In fact, English and Punjabi, as well as other languages of Northern India like Hindi or Gudjurati are related. Something discovered by chance, two hundred years ago, by a multilingual English lawyer Sir William Jones.

 

 He was a judge, he went out to India in 1783, but he studied languages, oriental languages, before he went, and when he got to India he became very interested and learned Sanskrit, which is the language of ancient India which was first written about 500 A.D. and, then, he realised he made a great discovery in that Sanskrit resembles in some way has relationships with Greek and Latin and other languages and he gave a very famous discourse in which he said that this was sprung for some common source.

 

It’s surprising that no one spotted the resemblances earlier. Take the numbers again. For example, the Sanskrit, on the right, bears a strong resemblance to Latin and Greek, on the left; but while one, two and three are obvious, four and five need a closer look to spot the connection.

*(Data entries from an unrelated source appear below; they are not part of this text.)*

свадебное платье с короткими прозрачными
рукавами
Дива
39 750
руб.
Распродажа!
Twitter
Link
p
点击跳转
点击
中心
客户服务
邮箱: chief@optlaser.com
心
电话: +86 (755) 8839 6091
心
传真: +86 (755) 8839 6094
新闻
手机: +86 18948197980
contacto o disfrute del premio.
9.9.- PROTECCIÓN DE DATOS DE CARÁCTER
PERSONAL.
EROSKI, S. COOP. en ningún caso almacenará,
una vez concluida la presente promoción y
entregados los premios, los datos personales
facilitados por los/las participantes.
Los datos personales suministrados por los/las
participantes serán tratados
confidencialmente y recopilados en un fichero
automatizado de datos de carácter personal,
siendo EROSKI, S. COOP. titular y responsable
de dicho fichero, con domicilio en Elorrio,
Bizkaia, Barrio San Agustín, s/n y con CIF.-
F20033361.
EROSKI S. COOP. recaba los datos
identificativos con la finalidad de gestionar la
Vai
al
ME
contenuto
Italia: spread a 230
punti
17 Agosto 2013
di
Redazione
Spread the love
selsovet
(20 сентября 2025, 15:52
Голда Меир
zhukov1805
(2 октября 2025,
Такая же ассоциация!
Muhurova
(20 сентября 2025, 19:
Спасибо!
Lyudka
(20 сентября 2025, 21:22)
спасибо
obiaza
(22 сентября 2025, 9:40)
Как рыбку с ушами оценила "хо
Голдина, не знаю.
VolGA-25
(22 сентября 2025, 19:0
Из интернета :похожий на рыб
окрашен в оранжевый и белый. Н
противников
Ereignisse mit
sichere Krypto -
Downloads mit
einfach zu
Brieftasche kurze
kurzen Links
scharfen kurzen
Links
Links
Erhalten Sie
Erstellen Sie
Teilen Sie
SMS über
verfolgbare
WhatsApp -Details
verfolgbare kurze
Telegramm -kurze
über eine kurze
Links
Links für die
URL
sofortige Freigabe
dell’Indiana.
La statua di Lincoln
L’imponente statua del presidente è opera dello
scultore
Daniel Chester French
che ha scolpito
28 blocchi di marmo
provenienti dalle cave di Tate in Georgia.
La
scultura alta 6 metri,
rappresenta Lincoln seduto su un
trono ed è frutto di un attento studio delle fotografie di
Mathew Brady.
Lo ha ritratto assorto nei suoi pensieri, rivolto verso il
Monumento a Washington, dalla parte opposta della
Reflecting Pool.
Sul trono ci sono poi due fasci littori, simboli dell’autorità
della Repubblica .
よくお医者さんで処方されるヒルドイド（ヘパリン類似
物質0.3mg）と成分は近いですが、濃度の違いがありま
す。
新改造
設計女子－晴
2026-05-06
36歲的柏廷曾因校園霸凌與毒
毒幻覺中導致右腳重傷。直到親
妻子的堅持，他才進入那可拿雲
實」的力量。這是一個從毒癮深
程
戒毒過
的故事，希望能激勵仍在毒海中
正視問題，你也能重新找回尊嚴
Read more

Linguists have discovered rules that govern how sounds and different languages are related. Look at the words for four: this is one of many examples where a word beginning with ‘q’ in Latin say is similar to a Greek word beginning with ‘t’, and a Sanskrit word beginning with ‘k’. These sound correspondences can overview how apparently unrelated languages are members of the same family.

 

The question is: How can you tell that the languages you’re looking at reflect the single original language and, therefore, form a family? The only way you can do that is by finding systematic similarities between these languages in every area of their grammar similarities and their sound similarities, in their inflections similarities, in the syntax of the language and so forth, and the similarities have to be very precise and they have to be interlocking for the assertion that these languages form a family or to be believable. You take a look at an English word like ‘tooth’ and see that in Hindi is ‘dant’ and that by itself that doesn’t mean very much; but you take a look at English ‘ten’ which shows up in Hindi as ‘das’ and you see the same pattern emerging, you’ve got an initial ‘t’ in English and an initial ‘d’ in Hindi. When you find that the word ‘two’, the numeral, in English shows up in Hindi as ‘do’ you’ve got once again an initial ‘t’ in English and an initial ‘d’ in Hindi, you begin to think that perhaps this is not an accident.

 

Linguists have now established that a whole range of languages, stretching from Iceland to India, form one family called Indo-European.

We can ever reconstruct an earlier ancestor of these languages, Proto-Indo-European.